Tori Amos - Abnormally Attracted To Sin

Ungefähr alle zwei Jahre kommt Tori Amos mit einem neuen Album heraus, und nachdem die letzten drei Werke recht poplastig daherkamen und teilweise derart eingängig waren, daß mancher Fan die Gefolgschaft aufgekündigt hatte, war ich neugierig, wohin sie ihr Weg führen wird. Um es kurz zu machen: sie hat sich wieder ihrer Ecken und Kanten besonnen, und knüpft dort an, wo sie nach dem „Choirgirl Hotel” abgebogen war.

Jeder der siebzehn Songs hat einen eigenen Charakter - Tori Amos schöpft aus einer großen Spanne unterschiedlicher Stile und bedient sich eines breiten Spektrums musikalischer Mittel. Das Album ist längst nicht so Klavier-lastig, wie man das bei ihr gelegentlich vorfindet, auch wenn ihr - wunderbar ab- und aufgenommener - Bösendorfer-Flügel eine wichtige Rolle spielt (nur eines der Stücke ist eine reine Klaviernummer). Ein Titel ist geradezu Gitarren-lastig, zwei andere leben von ihren Streicher-Arrangements. Erstaunlich oft kommen Drumloops zum Einsatz, auch wenn diese - mit einer Ausnahme - nicht das komplette Stück durchlaufen, sondern immer mit dem groovenden Schlagzeug von Matt Chamberlain (mit dem Tori schon jahrelang zusammenarbeitet) kontrastiert werden. Schließlich gibt es auch eine Reihe elektronischer Sounds, die mich meistens an analoge Oberheim-Synthies erinnern, wabernd in ganz viel Nebel.

Entscheidend ist aber, daß jedes Stück mindestens eine überraschende Wendung hat, die jede Eignung zum Hit unterminiert und das Abdudeln im Radio unwahrscheinlich macht. Das geht los bei „Give”, wo eine stark mit Effekten verfremdete Gitarre einen Ton in Viertelnoten spielt, und diesen immer wieder mit der kleinen Sekunde darunter „verdickt” - bevor Klavierakkorde dazukommen und deutlich machen, worin die harmonische Funktion der beiden Töne liegt. Das geht weiter (in „Welcome To England”) mit einer Sequenz im hohen Register der Bassgitarre, die durchlaufende Achtel zu harmonisch schwer einzuordnenden hohen Tönen aus dem Synthesizer spielt.

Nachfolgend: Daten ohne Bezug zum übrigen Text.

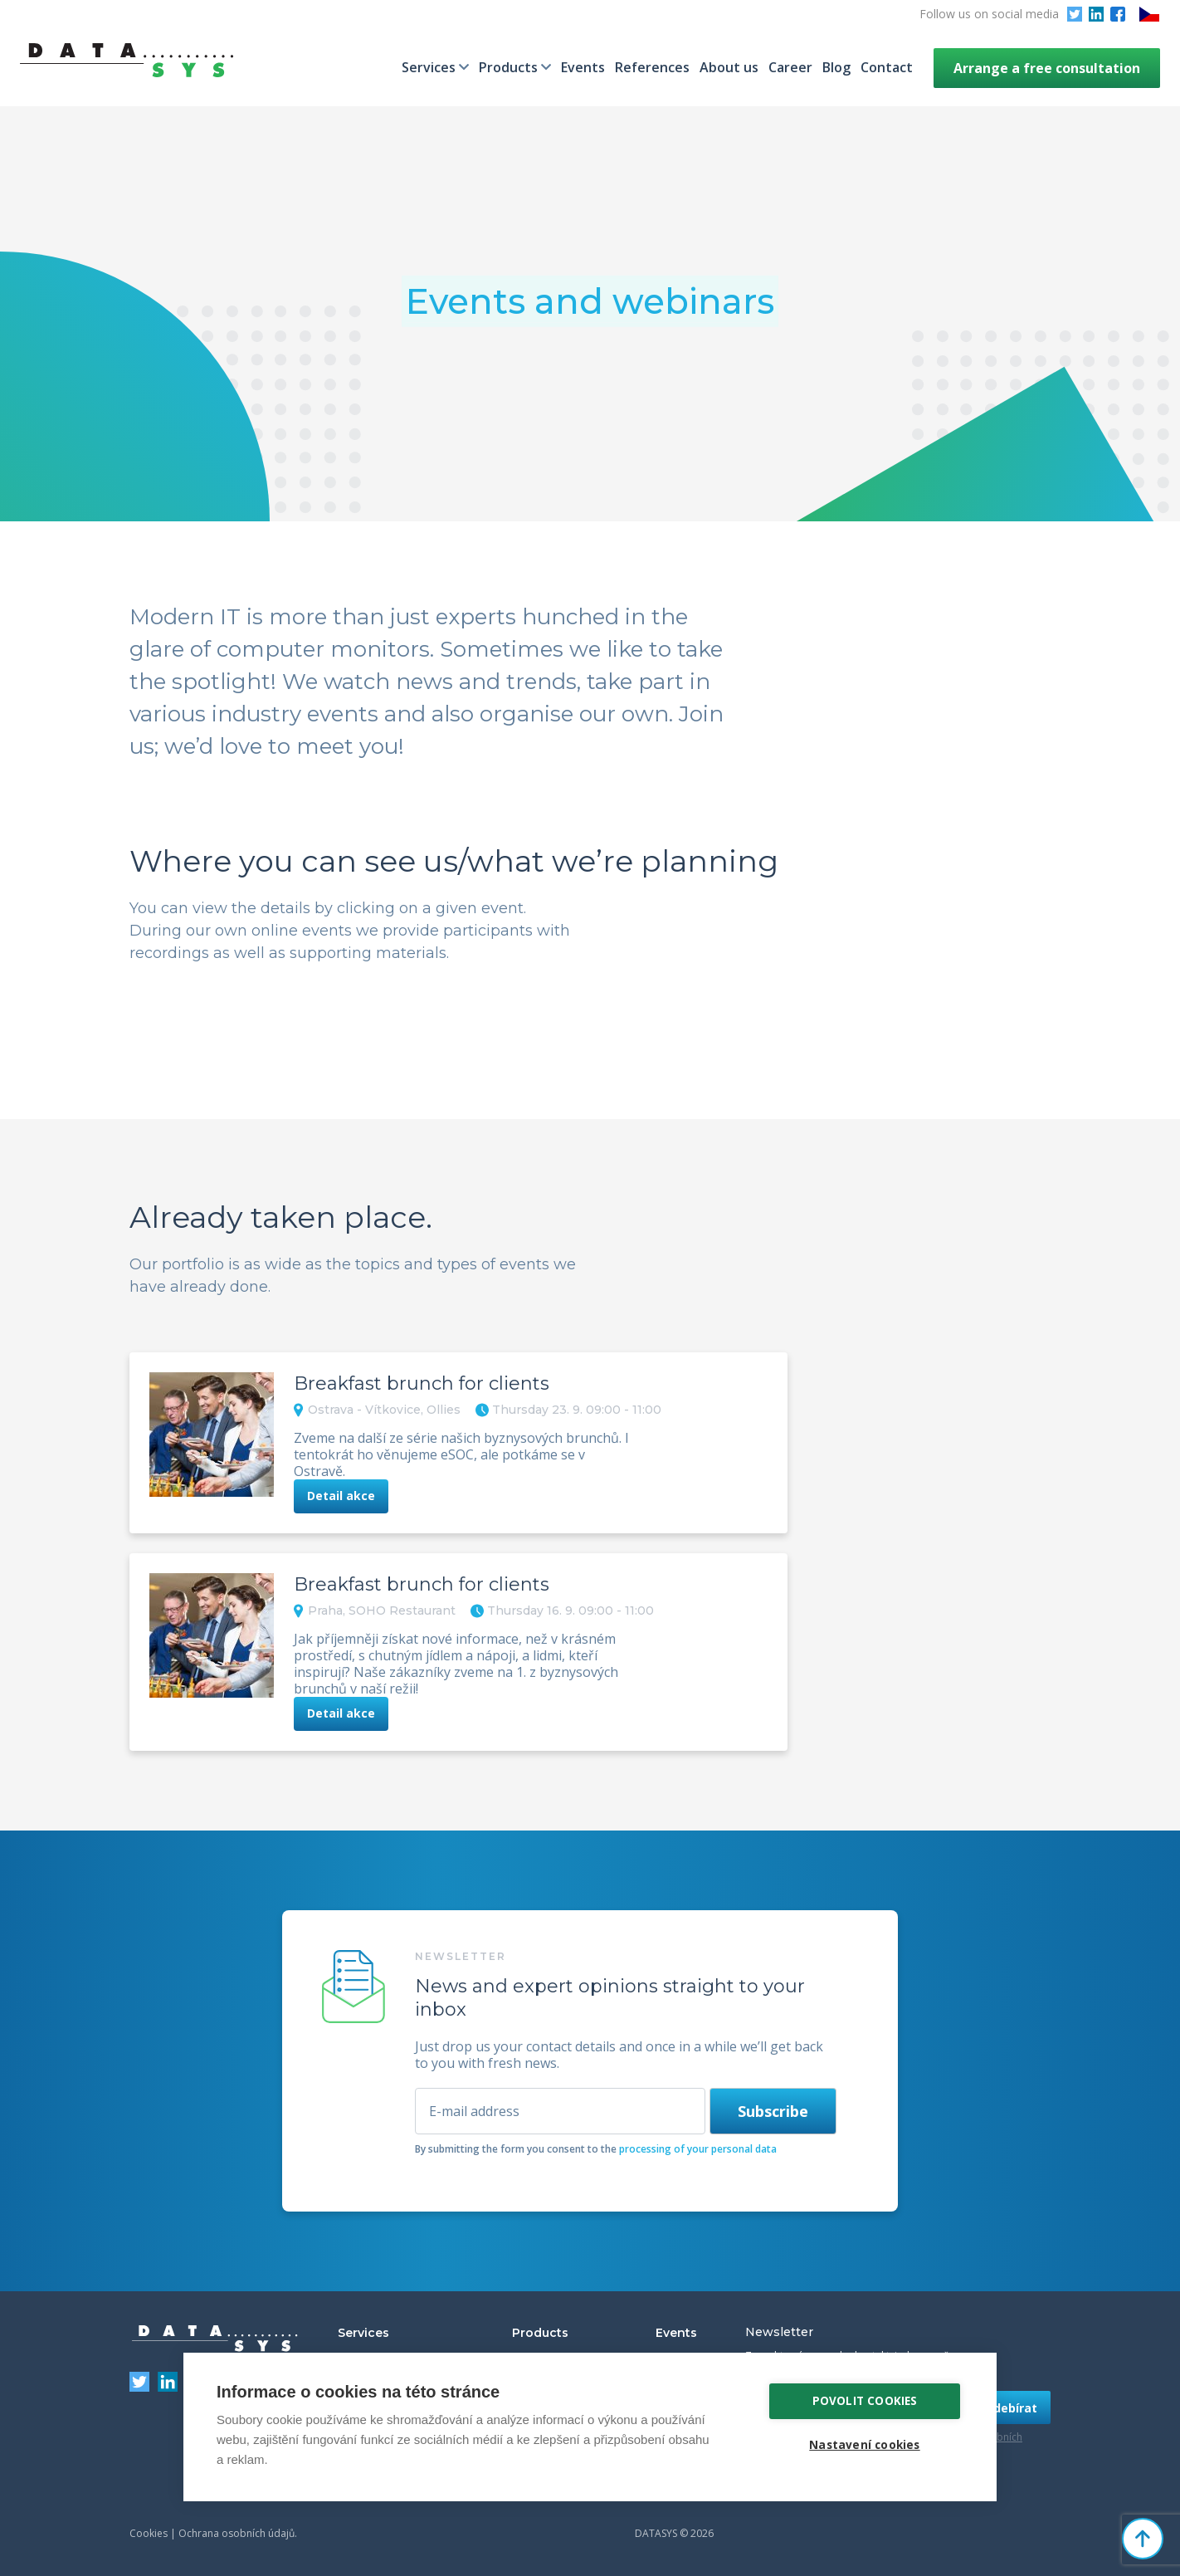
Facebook (1117, 14)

Irgendwann wird das aufgelöst, das Schlagzeug setzt für den Drumcomputer ein, der Baß rutscht nach unten, und die Akkordfunktionen werden klar - das wirkt, als habe jemand das Fenster geöffnet und frische Luft kommt ins Zimmer. „That Guy” startet mit einem eigentümlichen Marschrhythmus und wird zunächst von gezupften Streichern begleitet, bevor das auf halber Strecke plötzlich zu einer pathetischen Hymne mit einem bombastischen Streicher-Arrangement wird. - Und so fort.

Keines der Stücke läßt sich letztlich in eine Schublade einordnen (auch wenn es in „Maybe California” eine veritable Ballade gibt, die vielleicht „Northern Lad” vom „Choirgirl Hotel” Konkurrenz machen könnte), ohne daß dies beliebig wird oder wie ein Puzzle oder eine Montage unzusammenhängender Teile klingt. Da wirkt immer eine formale Logik, in der der überraschende Kontrast auf die vorher benutzten Mittel deutlich verweist. Ich habe die CD erst einmal gehört, und den Eindruck von formaler Schlüssigkeit gewinne ich normalerweise erst nach mehrmaligem Hören (oder auch nicht) - hier hingegen ist das unmittelbar nachvollziehbar.

Eine letzte Anmerkung habe ich zu Tori Amos' Gesang. Sie ist wohl die Erste gewesen, die konsequent die Nebengeräusche des Singens gestalterisch einbezogen hat - die Atemgeräusche hat sie stets deutlich betont und rhythmisch benutzt. Davon ist hier nichts mehr oder kaum noch etwas übrig geblieben; Tori singt mittlerweile ohne Manierismen einfach und „straight”. Irgendwie fehlt mir da eine Ebene des Ausdrucks - obwohl ich mir vorstellen kann, daß sie bewußt auf ein Mittel verzichtet, das mittlerweile Jeder einsetzt.